Problem requirements: Each line of the data below that holds the word "después" is to be reported in full.

Document structure recognition data:
/---

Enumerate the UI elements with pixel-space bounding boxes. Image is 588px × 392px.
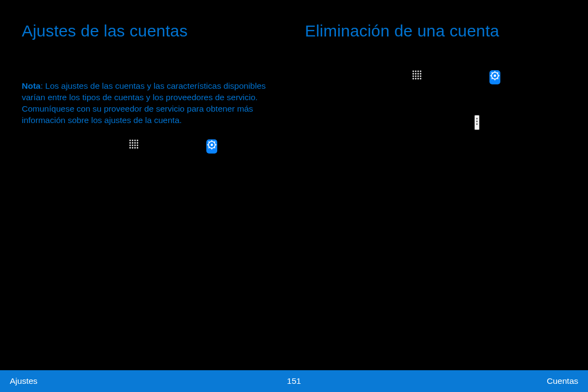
step2-pre: Pulse en xyxy=(42,164,78,173)
step2-sep: > xyxy=(113,164,120,173)
svg-line-22 xyxy=(208,141,209,142)
step-2: Pulse en Cuentas > [Tipo de cuenta]. xyxy=(22,162,272,175)
svg-point-54 xyxy=(476,124,477,125)
r1-settings-label: Ajustes xyxy=(504,71,535,80)
svg-point-52 xyxy=(476,118,477,120)
r1-sep: > xyxy=(480,71,487,80)
svg-point-10 xyxy=(134,144,136,146)
svg-point-32 xyxy=(418,73,419,75)
step1-end: . xyxy=(254,140,256,149)
footer-page-number: 151 xyxy=(287,376,301,386)
svg-point-35 xyxy=(415,76,416,77)
svg-line-49 xyxy=(497,78,498,79)
svg-line-48 xyxy=(491,72,492,74)
svg-point-0 xyxy=(130,139,131,141)
svg-point-3 xyxy=(137,139,138,141)
svg-point-8 xyxy=(130,144,131,146)
r2-pre: Pulse en xyxy=(326,95,361,104)
step-r3: Pulse en la cuenta y después pulse en Má… xyxy=(305,114,566,143)
svg-line-23 xyxy=(214,147,215,148)
r1-end: . xyxy=(537,71,539,80)
svg-point-5 xyxy=(132,142,133,144)
svg-point-41 xyxy=(420,78,421,79)
svg-point-7 xyxy=(137,142,138,144)
step-3: Pulse en una cuenta para configurar los … xyxy=(22,183,272,226)
step3-sublist: Pulse en un campo para configurar ajuste… xyxy=(42,201,272,226)
step1-settings-label: Ajustes xyxy=(221,140,252,149)
note-block: Nota: Los ajustes de las cuentas y las c… xyxy=(22,81,272,126)
apps-grid-icon xyxy=(412,70,422,83)
svg-point-26 xyxy=(413,71,414,72)
note-body: : Los ajustes de las cuentas y las carac… xyxy=(22,81,266,125)
svg-point-43 xyxy=(493,75,495,77)
footer-right: Cuentas xyxy=(547,376,578,386)
svg-point-11 xyxy=(137,144,138,146)
svg-line-25 xyxy=(214,141,215,142)
apps-grid-icon xyxy=(129,139,139,152)
step1-sep: > xyxy=(197,140,204,149)
step3-pre: Pulse en una cuenta para configurar los … xyxy=(42,185,271,194)
step3-bullet: Pulse en un campo para configurar ajuste… xyxy=(42,201,272,226)
r1-apps-label: Aplicaciones xyxy=(426,71,478,80)
step-1: Desde inicio, pulse en Aplicaciones > Aj… xyxy=(22,138,272,154)
svg-point-36 xyxy=(418,76,419,77)
svg-point-27 xyxy=(415,71,416,72)
steps-list-right: Desde inicio, pulse en Aplicaciones > Aj… xyxy=(305,69,566,143)
steps-list-left: Desde inicio, pulse en Aplicaciones > Aj… xyxy=(22,138,272,226)
svg-point-4 xyxy=(130,142,131,144)
svg-point-13 xyxy=(132,147,133,149)
svg-point-28 xyxy=(418,71,419,72)
left-column: Ajustes de las cuentas Cada cuenta tiene… xyxy=(0,0,294,362)
svg-point-53 xyxy=(476,121,477,122)
r3-sep: > xyxy=(542,116,547,125)
svg-point-17 xyxy=(210,143,212,145)
svg-point-29 xyxy=(420,71,421,72)
svg-line-51 xyxy=(497,72,498,74)
r2-sep: > xyxy=(396,95,403,104)
svg-point-14 xyxy=(134,147,136,149)
note-label: Nota xyxy=(22,81,40,90)
step1-pre: Desde inicio, pulse en xyxy=(42,140,127,149)
more-options-icon xyxy=(474,115,480,130)
svg-point-9 xyxy=(132,144,133,146)
svg-point-39 xyxy=(415,78,416,79)
svg-line-50 xyxy=(491,78,492,79)
settings-gear-icon xyxy=(489,70,500,84)
intro-text-right: Puede eliminar cuentas del dispositivo. xyxy=(305,50,566,62)
r3-more-label: Más opciones xyxy=(483,116,540,125)
svg-point-6 xyxy=(134,142,136,144)
svg-point-2 xyxy=(134,139,136,141)
footer-left: Ajustes xyxy=(10,376,38,386)
svg-point-37 xyxy=(420,76,421,77)
step-r1: Desde inicio, pulse en Aplicaciones > Aj… xyxy=(305,69,566,84)
svg-point-34 xyxy=(413,76,414,77)
svg-point-38 xyxy=(413,78,414,79)
svg-point-12 xyxy=(130,147,131,149)
step2-tail: [Tipo de cuenta]. xyxy=(120,164,183,173)
svg-point-33 xyxy=(420,73,421,75)
heading-delete-account: Eliminación de una cuenta xyxy=(305,22,566,40)
svg-line-24 xyxy=(208,147,209,148)
step2-accounts-label: Cuentas xyxy=(78,164,111,173)
step-r2: Pulse en Cuentas > [Tipo de cuenta]. xyxy=(305,93,566,106)
right-column: Eliminación de una cuenta Puede eliminar… xyxy=(294,0,588,362)
heading-account-settings: Ajustes de las cuentas xyxy=(22,22,272,40)
r3-pre: Pulse en la cuenta y después pulse en xyxy=(326,116,473,125)
svg-point-40 xyxy=(418,78,419,79)
r2-accounts-label: Cuentas xyxy=(361,95,394,104)
r3-end: . xyxy=(391,132,393,141)
r2-tail: [Tipo de cuenta]. xyxy=(403,95,466,104)
svg-point-31 xyxy=(415,73,416,75)
r1-pre: Desde inicio, pulse en xyxy=(326,71,411,80)
svg-point-1 xyxy=(132,139,133,141)
svg-point-30 xyxy=(413,73,414,75)
step1-apps-label: Aplicaciones xyxy=(143,140,195,149)
r3-remove-label: Eliminar cuenta xyxy=(326,132,388,141)
page-footer: Ajustes 151 Cuentas xyxy=(0,370,588,392)
svg-point-15 xyxy=(137,147,138,149)
intro-text: Cada cuenta tiene sus propios ajustes. A… xyxy=(22,50,272,73)
settings-gear-icon xyxy=(206,139,217,154)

\---

Solution:
step-r3: Pulse en la cuenta y después pulse en Má… xyxy=(305,114,566,143)
r3-pre: Pulse en la cuenta y después pulse en xyxy=(326,116,473,125)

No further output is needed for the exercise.